What you have to do: Keeping every line intact, repeat the data word for word.

Material for the task:
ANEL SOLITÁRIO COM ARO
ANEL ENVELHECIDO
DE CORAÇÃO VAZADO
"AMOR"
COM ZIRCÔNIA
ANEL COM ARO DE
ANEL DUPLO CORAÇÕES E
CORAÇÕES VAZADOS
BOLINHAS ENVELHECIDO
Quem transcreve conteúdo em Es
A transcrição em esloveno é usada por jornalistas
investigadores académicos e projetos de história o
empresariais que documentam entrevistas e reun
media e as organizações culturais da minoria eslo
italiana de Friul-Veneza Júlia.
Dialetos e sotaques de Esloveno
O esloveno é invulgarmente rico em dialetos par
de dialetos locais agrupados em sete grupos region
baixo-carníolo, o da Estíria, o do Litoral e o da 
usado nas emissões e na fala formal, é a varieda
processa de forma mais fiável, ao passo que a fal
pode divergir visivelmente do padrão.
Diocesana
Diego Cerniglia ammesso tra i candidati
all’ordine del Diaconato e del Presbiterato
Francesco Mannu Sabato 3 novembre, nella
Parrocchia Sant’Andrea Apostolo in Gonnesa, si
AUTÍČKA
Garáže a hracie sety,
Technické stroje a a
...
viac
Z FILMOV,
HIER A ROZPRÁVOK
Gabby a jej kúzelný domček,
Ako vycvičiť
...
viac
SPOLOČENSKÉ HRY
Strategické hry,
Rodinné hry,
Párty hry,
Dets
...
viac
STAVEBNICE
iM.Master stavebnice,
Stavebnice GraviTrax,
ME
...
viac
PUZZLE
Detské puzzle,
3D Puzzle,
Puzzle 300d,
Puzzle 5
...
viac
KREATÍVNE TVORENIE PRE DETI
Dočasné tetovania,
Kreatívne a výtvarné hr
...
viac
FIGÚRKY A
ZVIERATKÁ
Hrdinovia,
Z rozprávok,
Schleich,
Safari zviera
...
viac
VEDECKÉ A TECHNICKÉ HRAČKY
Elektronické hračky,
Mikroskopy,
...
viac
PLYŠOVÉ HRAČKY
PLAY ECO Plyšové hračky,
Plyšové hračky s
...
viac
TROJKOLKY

Result of this exercise:
ANEL SOLITÁRIO COM ARO
ANEL ENVELHECIDO
DE CORAÇÃO VAZADO
"AMOR"
COM ZIRCÔNIA
ANEL COM ARO DE
ANEL DUPLO CORAÇÕES E
CORAÇÕES VAZADOS
BOLINHAS ENVELHECIDO
Quem transcreve conteúdo em Es
A transcrição em esloveno é usada por jornalistas
investigadores académicos e projetos de história o
empresariais que documentam entrevistas e reun
media e as organizações culturais da minoria eslo
italiana de Friul-Veneza Júlia.
Dialetos e sotaques de Esloveno
O esloveno é invulgarmente rico em dialetos par
de dialetos locais agrupados em sete grupos region
baixo-carníolo, o da Estíria, o do Litoral e o da 
usado nas emissões e na fala formal, é a varieda
processa de forma mais fiável, ao passo que a fal
pode divergir visivelmente do padrão.
Diocesana
Diego Cerniglia ammesso tra i candidati
all’ordine del Diaconato e del Presbiterato
Francesco Mannu Sabato 3 novembre, nella
Parrocchia Sant’Andrea Apostolo in Gonnesa, si
AUTÍČKA
Garáže a hracie sety,
Technické stroje a a
...
viac
Z FILMOV,
HIER A ROZPRÁVOK
Gabby a jej kúzelný domček,
Ako vycvičiť
...
viac
SPOLOČENSKÉ HRY
Strategické hry,
Rodinné hry,
Párty hry,
Dets
...
viac
STAVEBNICE
iM.Master stavebnice,
Stavebnice GraviTrax,
ME
...
viac
PUZZLE
Detské puzzle,
3D Puzzle,
Puzzle 300d,
Puzzle 5
...
viac
KREATÍVNE TVORENIE PRE DETI
Dočasné tetovania,
Kreatívne a výtvarné hr
...
viac
FIGÚRKY A
ZVIERATKÁ
Hrdinovia,
Z rozprávok,
Schleich,
Safari zviera
...
viac
VEDECKÉ A TECHNICKÉ HRAČKY
Elektronické hračky,
Mikroskopy,
...
viac
PLYŠOVÉ HRAČKY
PLAY ECO Plyšové hračky,
Plyšové hračky s
...
viac
TROJKOLKY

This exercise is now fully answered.